After many conversations with God about adoption, I still had no clue of where to adopt from. There are so many options. After doing research, I learned that there are nearly 163 million orphans world wide! Can you believe that? So many children who cry out for a mom and dad. Proverbs 19:22 says, "What a man desires is unfailing love." We are hungry for love that we can count on.
Why wouldn't we reach out to a child in the United States? There are plenty of orphans in the United States that need a loving family. We wouldn't have to travel. The cost could be less. But I kept thinking, we have a system here that takes care of those who need help. We have a foster care system. As an American, I am so blessed to live in a place that cares for the those who cannot care for themselves. I serve my local community and have seen the needs first hand. I have experienced American poverty and know the joy of God meeting my needs. I am so grateful that God worked thru my neighbors, family and friends when I needed that support.

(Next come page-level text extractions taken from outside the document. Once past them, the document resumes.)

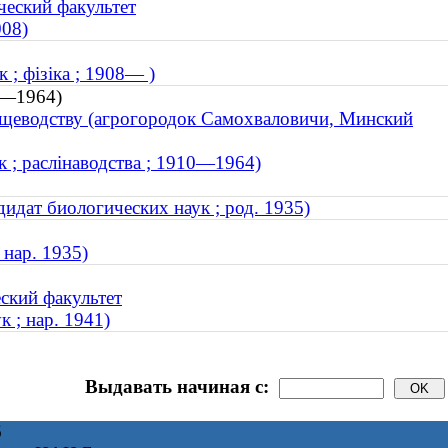
ческий факультет
008)
 ; фізіка ; 1908— )
10—1964)
ощеводству (агрогородок Самохваловичи, Минский
к ; раслінаводства ; 1910—1964)
идат биологических наук ; род. 1935)
 нар. 1935)
ский факультет
 ; нар. 1941)
Выдавать начиная с:
6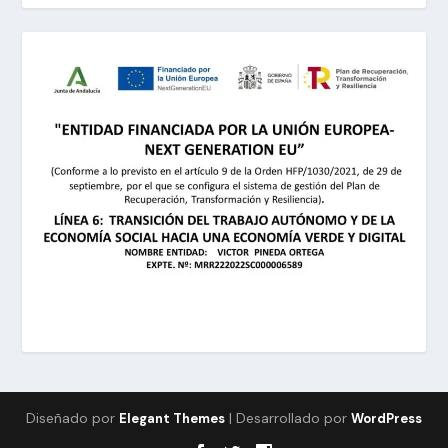
Diseñado por
| Desarrollado por
Elegant Themes
WordPress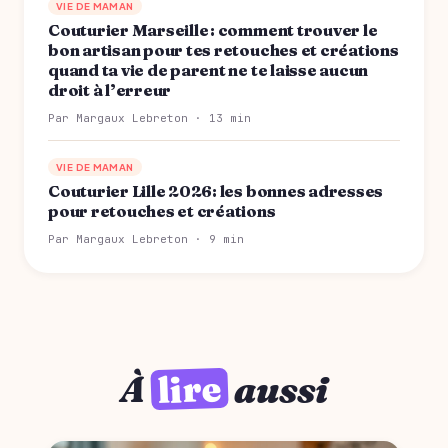
VIE DE MAMAN
Couturier Marseille : comment trouver le
bon artisan pour tes retouches et créations
quand ta vie de parent ne te laisse aucun
droit à l’erreur
Par Margaux Lebreton · 13 min
VIE DE MAMAN
Couturier Lille 2026: les bonnes adresses
pour retouches et créations
Par Margaux Lebreton · 9 min
lire
À
aussi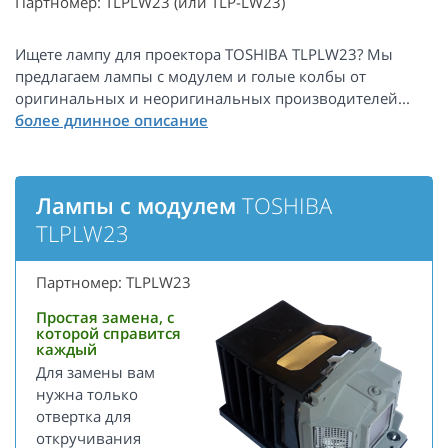
Партномер: TLPLW23 (или TLP-LW23)
Ищете лампу для проектора TOSHIBA TLPLW23? Мы
предлагаем лампы с модулем и голые колбы от
оригинальных и неоригинальных производителей...
Лампы с модулем
TOSHIBA
TLPLW23
Партномер: TLPLW23
Простая замена, с
которой справится
каждый
Для замены вам
нужна только
отвертка для
откручивания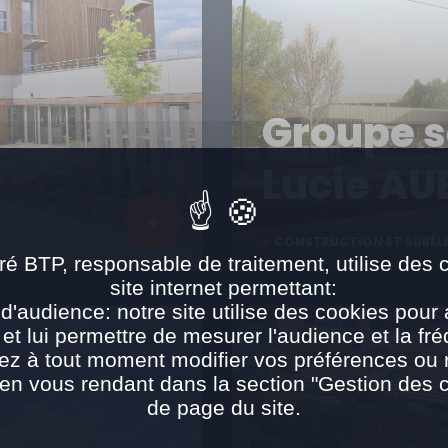
Groupe s
Lucie A
CONSTRUCTION ET SURÉL
ré BTP, responsable de traitement, utilise des 
site internet permettant:
d'audience: notre site utilise des cookies pour 
 et lui permettre de mesurer l'audience et la fré
ez à tout moment modifier vos préférences ou re
n vous rendant dans la section "Gestion des 
de page du site.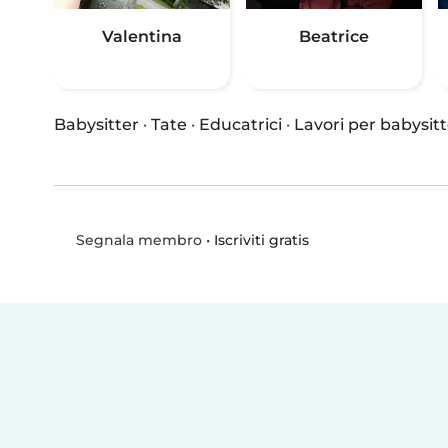
Valentina
Beatrice
Babysitter
·
Tate
·
Educatrici
·
Lavori per babysitt
•
Iscriviti gratis
Segnala membro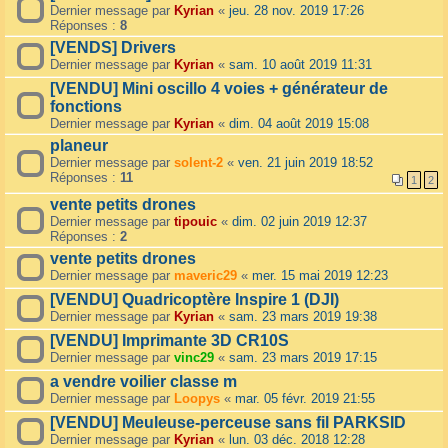
Dernier message par
Kyrian
«
jeu. 28 nov. 2019 17:26
Réponses :
8
[VENDS] Drivers
Dernier message par
Kyrian
«
sam. 10 août 2019 11:31
[VENDU] Mini oscillo 4 voies + générateur de
fonctions
Dernier message par
Kyrian
«
dim. 04 août 2019 15:08
planeur
Dernier message par
solent-2
«
ven. 21 juin 2019 18:52
Réponses :
11
1
2
vente petits drones
Dernier message par
tipouic
«
dim. 02 juin 2019 12:37
Réponses :
2
vente petits drones
Dernier message par
maveric29
«
mer. 15 mai 2019 12:23
[VENDU] Quadricoptère Inspire 1 (DJI)
Dernier message par
Kyrian
«
sam. 23 mars 2019 19:38
[VENDU] Imprimante 3D CR10S
Dernier message par
vinc29
«
sam. 23 mars 2019 17:15
a vendre voilier classe m
Dernier message par
Loopys
«
mar. 05 févr. 2019 21:55
[VENDU] Meuleuse-perceuse sans fil PARKSID
Dernier message par
Kyrian
«
lun. 03 déc. 2018 12:28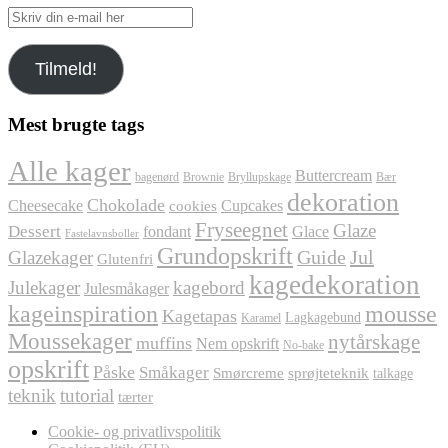
Skriv
din
e-
Tilmeld!
mail
her
Mest brugte tags
Alle kager
Buttercream
bagenørd
Brownie
Bryllupskage
Bær
dekoration
Chokolade
Cheesecake
Cupcakes
cookies
Fryseegnet
Glaze
Dessert
fondant
Glace
Fastelavnsboller
Grundopskrift
Jul
Glazekager
Guide
Glutenfri
kagedekoration
Julekager
kagebord
Julesmåkager
kageinspiration
mousse
Kagetapas
Lagkagebund
Karamel
Moussekager
nytårskage
muffins
Nem opskrift
No-bake
opskrift
Påske
Småkager
Smørcreme
sprøjteteknik
talkage
teknik
tutorial
tærter
Cookie- og privatlivspolitik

I read more. I read about the many orphans in China, India and Africa. I read about mission trips to support orphanages and learned that some of the trips purpose was to simply hold and care for orphans. This just blows my mind! Then I saw this video and my world was changed.
http://vimeo.com/31278931
I could not wrap my mind around the fact that human beings live at the trash dump to survive. Their friends, family and neighbors cannot help because they are in the same bleak situation. I believe that this is where God wants us to go because of the degree of need in Ethiopia. I know that God has a good plan for each of our lives. Part of His plan for our life is to adopt a little boy from Ethiopia. We have requested a boy between the ages of 5 and 11.
So why the Blog name, "Running to Africa"? I love running. Please understand that I have not always enjoyed running. In fact, in high school I did whatever I could do to get out of running. I may have even made up some story that I had sports induced asthma to get out of running. It was not until I was in my late twenties that I realized I needed some physical outlet. Some crazy friends introduced me to running. It still took some getting used to. Then my world came crashing down. I faced a huge family transition with my husband's return after a long military deployment. I received a promotion at work which turned out to be high stress. I put a lot of pressure on myself to succeed in this new role. Then, I was involved with a big "falling out" with some very close friends. My heart was broken. I lost my will to carry on. I wanted to end my life.
I thank God that He surrounded me with loving friends and family. I am grateful that I knew the signs of depression and what to do to get help. That does not mean that the road traveled was easy. It was dirty and difficult. But God brought me through it. He brought healing and restoration. The best treasure He gave me in bondage was running. I signed up for a half marathon with a dear friend. Running brought healing and joy. It is a big stress reliever and I have the added bonus of making so many good friends who share the passion of running. So, how can I use running to glorify God?
What if I use running to raise money, awareness and support for Africa? What a great idea!? I thought that it might be a neat idea to run as many miles as it is from Utah to Ethiopia. The closest measurement I can find is 8,190 miles. Wow! Okay, that is a lot of miles. I am not putting anything close to 8,000 miles in a year, or even two years. But, I know some other people who love running. Maybe I could even include some biking miles, right? I am currently dreaming about how to put it all together. I can't wait to see how it works out.
On the other hand, there is the spiritual aspect. For years I have dug my feet in and disobeyed God's direction for adoption. Now I trust God. Now I am running to Africa and adoption.
While I run I dream about our son to be. What he is like. Who is friends are. I pray for him. I pray for God to keep him safe. I pray that he will know that he is loved. I pray that God will prepare me and Brad to be parents to two children. I pray that God will prepare Tyler to have a brother. I pray that God will prepare us all to be a family.